I garnish all your limbs with arugula
and pink mellifluous oysters.
I offer apophasis, then cripple the table
of show-me-your-cards
you-cheating-sonuvabitch.
And since you love me too,
the ice cubes won't unloose my eyes
for what's-her-face.
Spiders won't limp down my spine
hip-checking the railings of dream piers.
Endearments like scissored rain,
the timberline won't swell.
As if I love because I was born with mouth ajar.
As if a jar in Tennessee.



ROCK CREEK, PRE-DAWN


Natural history is the gentleness with which she placed
her arms through her shirt-sleeves. The faces
on the refrigerator newly dusted,
the lettuce wilted, wet timberline and brow. Mistrusted
fluids of the plastic sack. In this present, I fight
it precisely, twist and tear filled pockets. I am, unlike
my predecessor, entirely anxious when I awake to twilight,
an afternoon nap, feet beyond the edge of the sheet.
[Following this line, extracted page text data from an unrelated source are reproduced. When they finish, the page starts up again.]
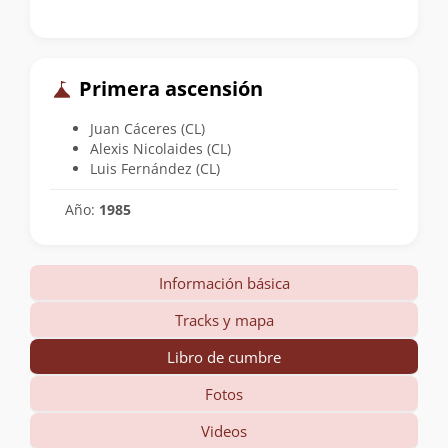
Primera ascensión
Juan Cáceres (CL)
Alexis Nicolaides (CL)
Luis Fernández (CL)
Año:
1985
Información básica
Tracks y mapa
Libro de cumbre
Fotos
Videos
Autumn is upon me once again, and I sweep
the walls of nymphal skins,
of stonefly youths, small recognitions.
It was the gentleness with which she teethed,
broke free. Naturally, historically,
my dreams of late issue domestic truths
that gnaw my wrists to transformative raw.
I can awake to these soft hours of truce
no more. Misgivings and bruises.
I conjure the sound of the creek though I must
undress in the silence of recurring light.